==== Record excerpts

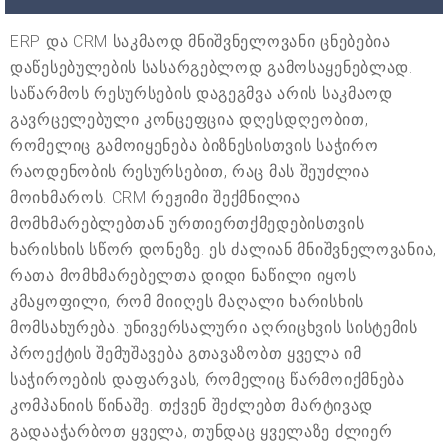
ERP და CRM საკმაოდ მნიშვნელოვანი ცნებებია
დაწესებულების სასარგებლოდ გამოსაყენებლად.
საწარმოს რესურსების დაგეგმვა არის საკმაოდ
გავრცელებული კონცეფცია დღესდღეობით,
რომელიც გამოიყენება ბიზნესისთვის საჭირო
რაოდენობის რესურსებით, რაც მას შეუძლია
მოიხმაროს. CRM რეჟიმი შექმნილია
მომხმარებლებთან ურთიერთქმედებისთვის
ხარისხის სწორ დონეზე. ეს ძალიან მნიშვნელოვანია,
რათა მომხმარებელთა დიდი ნაწილი იყოს
კმაყოფილი, რომ მიიღეს მაღალი ხარისხის
მომსახურება. უნივერსალური აღრიცხვის სისტემის
პროექტის შემუშავება გთავაზობთ ყველა იმ
საჭიროების დაფარვას, რომელიც წარმოიქმნება
კომპანიის წინაშე. თქვენ შეძლებთ მარტივად
გადააჭარბოთ ყველა, თუნდაც ყველაზე ძლიერ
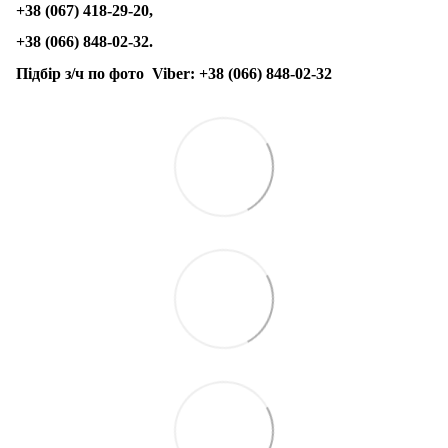
+38 (067) 418-29-20,
+38 (066) 848-02-32.
Підбір з/ч по фото
Viber:
+38 (066) 848-02-32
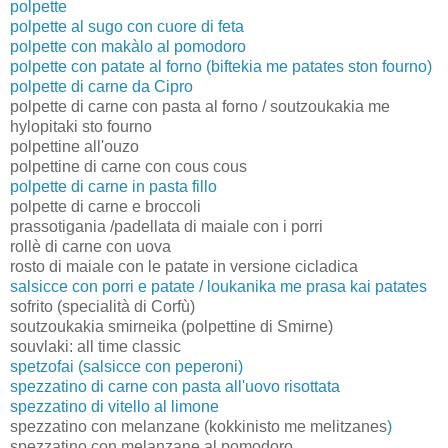
polpette
polpette al sugo con cuore di feta
polpette con makàlo al pomodoro
polpette con patate al forno (biftekia me patates ston fourno)
polpette di carne da Cipro
polpette di carne con pasta al forno / soutzoukakia me
hylopitaki sto fourno
polpettine all'ouzo
polpettine di carne con cous cous
polpette di carne in pasta fillo
polpette di carne e broccoli
prassotigania /padellata di maiale con i porri
rollè di carne con uova
rosto di maiale con le patate in versione cicladica
salsicce con porri e patate / loukanika me prasa kai patates
sofrito (specialità di Corfù)
soutzoukakia smirneika (polpettine di Smirne)
souvlaki: all time classic
spetzofai (salsicce con peperoni)
spezzatino di carne con pasta all'uovo risottata
spezzatino di vitello al limone
spezzatino con melanzane (kokkinisto me melitzanes
)
spezzatino con melanzane al pomodoro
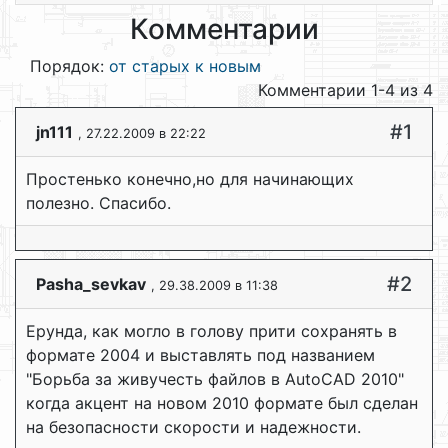
Комментарии
Порядок:
от старых к новым
Комментарии 1-4 из 4
#1
jn111
, 27.22.2009 в 22:22
Простенько конечно,но для начинающих
полезно. Спасибо.
#2
Pasha_sevkav
, 29.38.2009 в 11:38
Ерунда, как могло в голову прити сохранять в
формате 2004 и выставлять под названием
"Борьба за живучесть файлов в AutoCAD 2010"
когда акцент на новом 2010 формате был сделан
на безопасности скорости и надежности.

========

_What this task involves_
The required output is the stretch of entries above from the line containing "hylopitaki sto fourno" through the line containing "salsicce con porri", reproduced exactly.

_Reply to the exercise_
hylopitaki sto fourno
polpettine all'ouzo
polpettine di carne con cous cous
polpette di carne in pasta fillo
polpette di carne e broccoli
prassotigania /padellata di maiale con i porri
rollè di carne con uova
rosto di maiale con le patate in versione cicladica
salsicce con porri e patate / loukanika me prasa kai patates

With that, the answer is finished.